How should we build relationships with our community which reach out to the diversity already present?

  1. Reach out to the local schools in the community
  2. Volunteer and support local civic and charitable groups
  3. Volunteer and support local ministries such as a pregnancy resource center, food bank, and the like
  4. Allow your church to be used for community events then be as hospitable and welcoming as possible
  5. As you become more varied ethnically, spend time learning cultural differences of those in your midst. You’ll learn so much just spending time with various folks from different ethnic groups than your own. It will expand you…in a good way!

Much more could be added to this list. The point is to reach outside the walls, especially if the ethnic make-up of your church is not very diversified. Then, LEARN from all and INVOLVE all, especially those with cultural and ethnic experiences different from the majority of your worshipers. Finally, be present in your community with the intention of promoting the gospel of Jesus through acts of service and love. Added bonus: Millennials and Gen Zers LOVE to get involved and put their faith into action (not that other generational groups don’t), but Millennials and Gen Zers are driven often by investing in their community. Get your Millennial and Gen Z leaders involved in helping plan and implement some of these ministries aimed at diversifying your local church community.

The Importance of Having an Intergenerational Choir

When I researched intergenerational choirs in Georgia Baptist Churches several years ago, I found that leaders of churches that are intergenerational usually have a philosophical reason to value them. Even those leaders that are historically intergenerational (but not always intentional about celebrating the diversity of ages in the church) still value that the generations are worshiping together in their church.

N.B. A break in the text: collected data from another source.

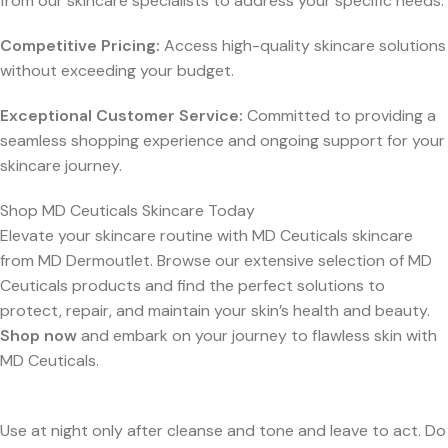
from our skincare specialists to address your specific needs.
Competitive Pricing:
Access high-quality skincare solutions
without exceeding your budget.
Exceptional Customer Service:
Committed to providing a
seamless shopping experience and ongoing support for your
skincare journey.
Shop MD Ceuticals Skincare Today
Elevate your skincare routine with MD Ceuticals skincare
from MD Dermoutlet. Browse our extensive selection of MD
Ceuticals products and find the perfect solutions to
protect, repair, and maintain your skin’s health and beauty.
Shop now
and embark on your journey to flawless skin with
MD Ceuticals.
Use at night only after cleanse and tone and leave to act. Do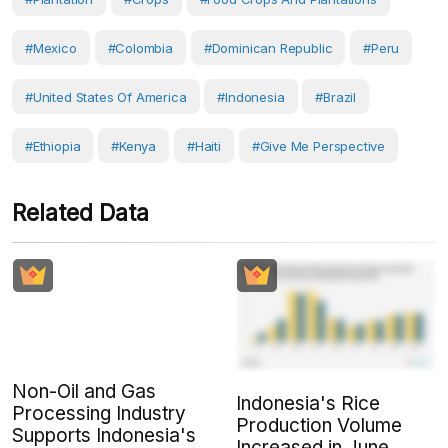
#Mexico
#Colombia
#Dominican Republic
#Peru
#United States Of America
#Indonesia
#Brazil
#Ethiopia
#Kenya
#Haiti
#Give Me Perspective
Related Data
Non-Oil and Gas
Indonesia's Rice
Processing Industry
Production Volume
Supports Indonesia's
Increased in June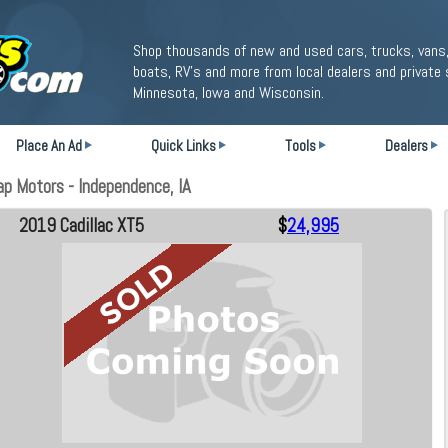
Shop thousands of new and used cars, trucks, vans,
boats, RV's and more from local dealers and private 
Minnesota, Iowa and Wisconsin.
Place An Ad
Quick Links
Tools
Dealers
p Motors - Independence, IA
2019 Cadillac XT5
$
24,995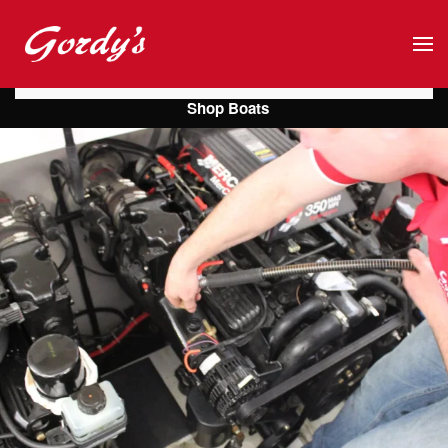
Skip to main content
Shop Boats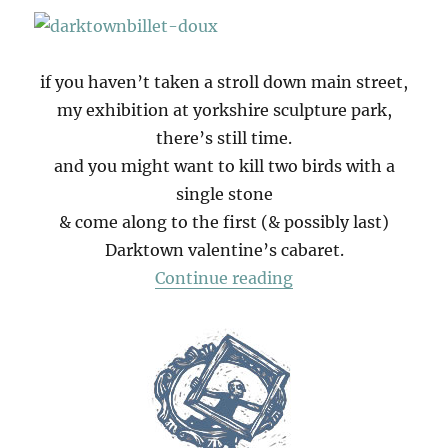
if you haven’t taken a stroll down main street,
my exhibition at yorkshire sculpture park,
there’s still time.
and you might want to kill two birds with a
single stone
& come along to the first (& possibly last)
Darktown valentine’s cabaret.
“Darktown Valentin
Continue reading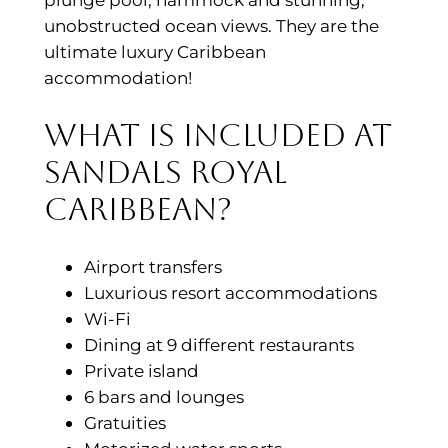
unobstructed ocean views. They are the
ultimate luxury Caribbean
accommodation!
What is included at
Sandals Royal
Caribbean?
Airport transfers
Luxurious resort accommodations
Wi-Fi
Dining at 9 different restaurants
Private island
6 bars and lounges
Gratuities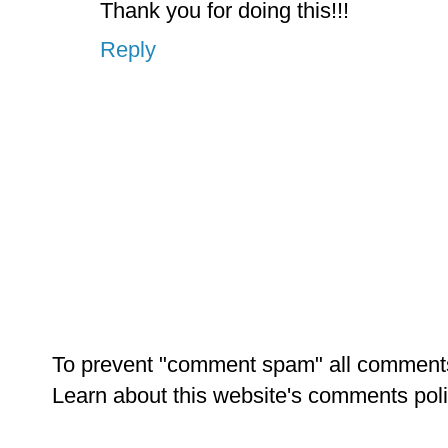
Thank you for doing this!!!
Reply
To prevent "comment spam" all comment
Learn about this website's comments pol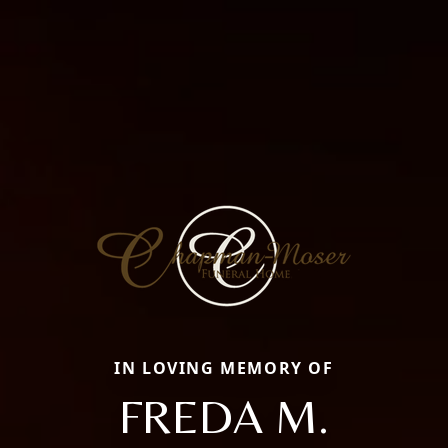
IN LOVING MEMORY OF
FREDA M.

When asked why these leaders, who already serve intergenerational churches, value not only having an intergenerational church, but having a choir that is intergenerational, they responded with the following answers in rank order:

  • The choir reflects the age diversity already present in the congregation. Over 70% of those interviewed stated that they simply want the choir to be a reflection (generationally) of what is already present in the congregation.
  • The choir is the easiest/best way to involve multiple generations in the worship service. These leaders have realized that the music ministry is an excellent way to get all ages involved in serving in worship. What other ministry of the local church involves the youngest and the eldest members of the church (possibly even simultaneously) on a regular basis?
  • Older and Younger Members should learn from each otherThese leaders have identified what I call mutual submission or mutual learning. As I’ve mentioned before, there is something to be learned from young people. Likewise, the older members can pour into younger members the wealth of knowledge they’ve gained along the way. Each generation must learn to be submissive and respectful of all as the intergenerational church learns to co-exist and aim for unity (think Phil. 2)
  • It’s Biblical. What surprised me was that only about 20 percent of those leaders I interviewed even mentioned the biblical precedent for intergenerational worship. Of the 20 percent, the leaders overwhelmingly were older Millennials and leaders from Generation X. My research did not indicate WHY this was the case, but my thought is that our younger music leaders are being encouraged to consider the biblical precedent because they grew up in the “worship wars,” while the older leaders never were taught many years ago (and they didn’t have to) why they should be intergenerational. This stat tells me that we’ve got a lot of work to do to train all pastors to intentionally celebrate intergenerational philosophy in their churches.
  • Leader’s personal preference or experience. A few of those interviewed (actually most of these, not surprisingly, were from historically intergenerational churches) indicated that they felt the church should be like it always “was.” By this I mean, several decades ago there wasn’t the need to be discussing this topic and their churches are still operating in that same mode of “family” church.        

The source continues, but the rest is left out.